*** Begin section ***

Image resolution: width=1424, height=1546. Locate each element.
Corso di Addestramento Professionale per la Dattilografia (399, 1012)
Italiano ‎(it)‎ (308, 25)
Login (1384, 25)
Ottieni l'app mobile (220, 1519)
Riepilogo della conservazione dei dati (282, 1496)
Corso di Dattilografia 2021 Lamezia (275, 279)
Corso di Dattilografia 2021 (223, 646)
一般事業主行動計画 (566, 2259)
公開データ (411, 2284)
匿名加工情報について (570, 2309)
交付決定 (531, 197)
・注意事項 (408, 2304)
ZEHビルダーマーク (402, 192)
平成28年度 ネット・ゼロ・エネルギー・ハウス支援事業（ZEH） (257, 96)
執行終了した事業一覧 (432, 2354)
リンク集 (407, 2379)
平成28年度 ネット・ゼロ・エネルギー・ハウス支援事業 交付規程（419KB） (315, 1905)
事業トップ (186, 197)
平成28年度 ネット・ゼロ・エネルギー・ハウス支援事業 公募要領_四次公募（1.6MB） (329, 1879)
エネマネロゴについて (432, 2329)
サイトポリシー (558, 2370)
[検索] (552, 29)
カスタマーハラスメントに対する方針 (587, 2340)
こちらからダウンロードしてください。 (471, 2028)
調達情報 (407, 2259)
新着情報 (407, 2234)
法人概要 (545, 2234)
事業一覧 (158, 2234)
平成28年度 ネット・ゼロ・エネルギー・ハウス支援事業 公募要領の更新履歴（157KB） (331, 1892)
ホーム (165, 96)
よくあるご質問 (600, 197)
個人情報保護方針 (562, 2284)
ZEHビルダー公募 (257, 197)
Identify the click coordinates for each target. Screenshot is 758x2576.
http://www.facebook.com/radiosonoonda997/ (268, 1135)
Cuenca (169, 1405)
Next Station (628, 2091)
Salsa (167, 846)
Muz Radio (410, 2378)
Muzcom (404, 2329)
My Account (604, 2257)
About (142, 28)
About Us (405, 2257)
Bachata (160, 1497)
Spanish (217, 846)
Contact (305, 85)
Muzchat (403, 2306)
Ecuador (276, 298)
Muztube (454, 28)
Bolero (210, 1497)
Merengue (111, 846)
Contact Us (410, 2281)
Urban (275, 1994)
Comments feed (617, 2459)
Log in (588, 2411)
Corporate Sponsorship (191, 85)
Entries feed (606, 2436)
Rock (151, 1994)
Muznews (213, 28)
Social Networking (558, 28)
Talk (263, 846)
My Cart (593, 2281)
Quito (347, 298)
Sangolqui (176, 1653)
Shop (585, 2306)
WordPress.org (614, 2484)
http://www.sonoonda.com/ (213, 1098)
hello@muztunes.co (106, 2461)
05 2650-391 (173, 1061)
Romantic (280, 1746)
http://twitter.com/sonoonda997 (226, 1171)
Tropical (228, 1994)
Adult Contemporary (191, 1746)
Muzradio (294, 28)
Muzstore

*** End section ***

_Instructions for the task_. Copy nothing except the lines from the one holding "法人概要 (545, 2234)" through the last line of the data above, and return them exactly.

_Exercise solution_.
法人概要 (545, 2234)
事業一覧 (158, 2234)
平成28年度 ネット・ゼロ・エネルギー・ハウス支援事業 公募要領の更新履歴（157KB） (331, 1892)
ホーム (165, 96)
よくあるご質問 (600, 197)
個人情報保護方針 (562, 2284)
ZEHビルダー公募 (257, 197)
Identify the click coordinates for each target. Screenshot is 758x2576.
http://www.facebook.com/radiosonoonda997/ (268, 1135)
Cuenca (169, 1405)
Next Station (628, 2091)
Salsa (167, 846)
Muz Radio (410, 2378)
Muzcom (404, 2329)
My Account (604, 2257)
About (142, 28)
About Us (405, 2257)
Bachata (160, 1497)
Spanish (217, 846)
Contact (305, 85)
Muzchat (403, 2306)
Ecuador (276, 298)
Muztube (454, 28)
Bolero (210, 1497)
Merengue (111, 846)
Contact Us (410, 2281)
Urban (275, 1994)
Comments feed (617, 2459)
Log in (588, 2411)
Corporate Sponsorship (191, 85)
Entries feed (606, 2436)
Rock (151, 1994)
Muznews (213, 28)
Social Networking (558, 28)
Talk (263, 846)
My Cart (593, 2281)
Quito (347, 298)
Sangolqui (176, 1653)
Shop (585, 2306)
WordPress.org (614, 2484)
http://www.sonoonda.com/ (213, 1098)
hello@muztunes.co (106, 2461)
05 2650-391 (173, 1061)
Romantic (280, 1746)
http://twitter.com/sonoonda997 (226, 1171)
Tropical (228, 1994)
Adult Contemporary (191, 1746)
Muzradio (294, 28)
Muzstore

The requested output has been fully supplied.